→ AIM OF THE TASK: Please copy out all lines of the entries that contain the word "ensures".

• • • • • • •

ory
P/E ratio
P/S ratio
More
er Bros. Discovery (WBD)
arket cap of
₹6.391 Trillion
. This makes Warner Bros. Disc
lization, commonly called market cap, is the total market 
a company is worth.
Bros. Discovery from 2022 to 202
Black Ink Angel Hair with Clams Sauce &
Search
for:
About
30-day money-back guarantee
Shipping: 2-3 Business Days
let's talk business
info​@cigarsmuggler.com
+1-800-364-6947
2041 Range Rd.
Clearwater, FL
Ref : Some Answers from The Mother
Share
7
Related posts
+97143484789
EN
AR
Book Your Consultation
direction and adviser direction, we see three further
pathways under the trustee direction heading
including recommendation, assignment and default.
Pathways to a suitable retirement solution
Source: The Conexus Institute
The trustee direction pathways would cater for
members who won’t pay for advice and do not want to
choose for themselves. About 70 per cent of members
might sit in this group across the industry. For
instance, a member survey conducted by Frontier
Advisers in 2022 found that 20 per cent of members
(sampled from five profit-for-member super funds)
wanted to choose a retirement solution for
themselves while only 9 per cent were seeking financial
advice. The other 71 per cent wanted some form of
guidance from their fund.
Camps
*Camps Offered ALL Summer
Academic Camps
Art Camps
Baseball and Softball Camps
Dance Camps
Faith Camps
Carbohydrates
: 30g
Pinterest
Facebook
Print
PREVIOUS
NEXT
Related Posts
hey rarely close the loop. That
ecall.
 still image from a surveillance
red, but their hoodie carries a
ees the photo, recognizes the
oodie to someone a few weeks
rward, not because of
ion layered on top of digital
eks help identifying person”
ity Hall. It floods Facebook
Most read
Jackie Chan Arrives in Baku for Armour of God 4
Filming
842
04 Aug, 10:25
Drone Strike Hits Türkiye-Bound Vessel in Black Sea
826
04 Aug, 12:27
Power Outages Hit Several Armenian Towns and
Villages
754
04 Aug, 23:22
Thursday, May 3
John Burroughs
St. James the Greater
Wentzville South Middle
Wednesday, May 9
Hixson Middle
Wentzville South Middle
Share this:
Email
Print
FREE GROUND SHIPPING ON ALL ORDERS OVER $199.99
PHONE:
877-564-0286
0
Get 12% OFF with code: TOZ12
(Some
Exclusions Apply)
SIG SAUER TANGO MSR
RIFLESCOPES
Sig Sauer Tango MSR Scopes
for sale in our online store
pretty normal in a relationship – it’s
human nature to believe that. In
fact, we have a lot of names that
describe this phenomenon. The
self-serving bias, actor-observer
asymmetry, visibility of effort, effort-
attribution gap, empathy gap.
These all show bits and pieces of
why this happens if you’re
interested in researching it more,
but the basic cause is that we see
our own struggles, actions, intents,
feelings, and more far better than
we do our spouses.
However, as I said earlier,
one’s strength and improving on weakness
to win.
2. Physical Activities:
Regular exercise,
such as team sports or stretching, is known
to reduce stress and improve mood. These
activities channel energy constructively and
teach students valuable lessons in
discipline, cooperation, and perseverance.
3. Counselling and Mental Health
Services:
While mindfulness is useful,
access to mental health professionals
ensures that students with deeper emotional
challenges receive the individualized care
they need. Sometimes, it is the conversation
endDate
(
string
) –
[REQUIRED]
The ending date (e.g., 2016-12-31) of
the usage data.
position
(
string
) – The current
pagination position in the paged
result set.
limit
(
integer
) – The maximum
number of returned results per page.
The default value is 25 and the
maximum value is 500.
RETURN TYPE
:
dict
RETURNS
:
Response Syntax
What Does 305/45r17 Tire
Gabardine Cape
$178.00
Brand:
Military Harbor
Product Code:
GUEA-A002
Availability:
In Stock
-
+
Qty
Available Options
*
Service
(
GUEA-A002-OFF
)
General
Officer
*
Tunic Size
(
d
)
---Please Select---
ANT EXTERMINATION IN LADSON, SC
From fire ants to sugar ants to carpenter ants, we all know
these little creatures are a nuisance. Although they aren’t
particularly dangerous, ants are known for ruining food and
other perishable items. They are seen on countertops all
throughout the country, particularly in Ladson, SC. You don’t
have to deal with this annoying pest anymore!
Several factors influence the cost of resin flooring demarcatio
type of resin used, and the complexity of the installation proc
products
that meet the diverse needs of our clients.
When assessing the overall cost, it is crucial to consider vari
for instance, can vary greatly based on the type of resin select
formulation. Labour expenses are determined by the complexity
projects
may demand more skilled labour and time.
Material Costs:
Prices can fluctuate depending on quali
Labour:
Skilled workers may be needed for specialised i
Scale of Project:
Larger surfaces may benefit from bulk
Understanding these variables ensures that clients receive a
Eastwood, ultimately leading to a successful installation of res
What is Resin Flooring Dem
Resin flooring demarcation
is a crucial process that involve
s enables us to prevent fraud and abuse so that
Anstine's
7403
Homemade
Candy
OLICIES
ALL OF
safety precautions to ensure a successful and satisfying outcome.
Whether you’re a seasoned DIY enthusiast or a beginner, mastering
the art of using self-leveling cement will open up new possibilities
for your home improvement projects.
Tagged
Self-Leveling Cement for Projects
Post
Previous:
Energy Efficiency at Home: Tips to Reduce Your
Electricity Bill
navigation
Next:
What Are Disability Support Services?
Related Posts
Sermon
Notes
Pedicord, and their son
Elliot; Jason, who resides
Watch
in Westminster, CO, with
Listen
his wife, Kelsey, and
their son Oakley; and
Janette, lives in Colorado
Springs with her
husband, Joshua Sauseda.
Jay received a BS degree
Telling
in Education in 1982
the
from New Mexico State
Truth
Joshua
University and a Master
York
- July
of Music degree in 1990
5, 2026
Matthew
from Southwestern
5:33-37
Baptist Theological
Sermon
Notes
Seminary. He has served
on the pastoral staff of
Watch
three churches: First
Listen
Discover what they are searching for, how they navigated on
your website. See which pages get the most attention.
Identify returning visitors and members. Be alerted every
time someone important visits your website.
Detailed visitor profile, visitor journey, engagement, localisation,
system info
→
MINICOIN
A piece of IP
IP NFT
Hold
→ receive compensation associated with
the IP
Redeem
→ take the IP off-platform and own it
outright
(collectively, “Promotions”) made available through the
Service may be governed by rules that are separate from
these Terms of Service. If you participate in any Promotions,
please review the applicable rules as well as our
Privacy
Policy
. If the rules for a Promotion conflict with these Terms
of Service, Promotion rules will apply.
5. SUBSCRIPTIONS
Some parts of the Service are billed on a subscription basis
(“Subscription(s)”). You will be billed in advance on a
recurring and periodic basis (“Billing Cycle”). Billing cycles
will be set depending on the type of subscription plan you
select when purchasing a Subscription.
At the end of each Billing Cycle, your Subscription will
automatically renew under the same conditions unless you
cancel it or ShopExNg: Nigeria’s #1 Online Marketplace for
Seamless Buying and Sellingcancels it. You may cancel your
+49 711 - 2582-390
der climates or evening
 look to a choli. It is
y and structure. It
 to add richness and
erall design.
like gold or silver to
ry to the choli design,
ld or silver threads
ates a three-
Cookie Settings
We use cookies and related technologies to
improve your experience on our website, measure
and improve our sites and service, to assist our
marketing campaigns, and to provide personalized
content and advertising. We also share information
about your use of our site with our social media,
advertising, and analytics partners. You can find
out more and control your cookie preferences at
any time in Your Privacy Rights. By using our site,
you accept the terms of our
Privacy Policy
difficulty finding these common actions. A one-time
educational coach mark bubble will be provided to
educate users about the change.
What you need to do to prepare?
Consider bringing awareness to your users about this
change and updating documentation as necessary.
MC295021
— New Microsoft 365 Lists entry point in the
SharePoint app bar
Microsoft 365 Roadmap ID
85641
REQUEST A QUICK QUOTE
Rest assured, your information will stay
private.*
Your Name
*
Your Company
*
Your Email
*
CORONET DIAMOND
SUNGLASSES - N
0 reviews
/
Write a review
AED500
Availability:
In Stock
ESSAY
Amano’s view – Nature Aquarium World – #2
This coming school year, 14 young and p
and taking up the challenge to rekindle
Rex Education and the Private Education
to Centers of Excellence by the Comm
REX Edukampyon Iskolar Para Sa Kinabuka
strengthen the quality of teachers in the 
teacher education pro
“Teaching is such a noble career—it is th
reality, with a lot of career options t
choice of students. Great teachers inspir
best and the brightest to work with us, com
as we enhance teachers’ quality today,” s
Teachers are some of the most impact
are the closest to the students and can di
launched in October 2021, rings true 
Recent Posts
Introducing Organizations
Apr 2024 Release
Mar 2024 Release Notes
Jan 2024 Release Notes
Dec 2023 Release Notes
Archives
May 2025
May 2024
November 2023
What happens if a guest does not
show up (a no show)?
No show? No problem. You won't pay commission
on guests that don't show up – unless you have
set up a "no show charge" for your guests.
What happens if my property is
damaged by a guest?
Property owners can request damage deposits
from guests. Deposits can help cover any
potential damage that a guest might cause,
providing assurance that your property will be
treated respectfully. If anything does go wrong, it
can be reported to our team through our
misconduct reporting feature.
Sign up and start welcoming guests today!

• • • • • • •

→ RESULT:
ensures that students with deeper emotional
Understanding these variables ensures that clients receive a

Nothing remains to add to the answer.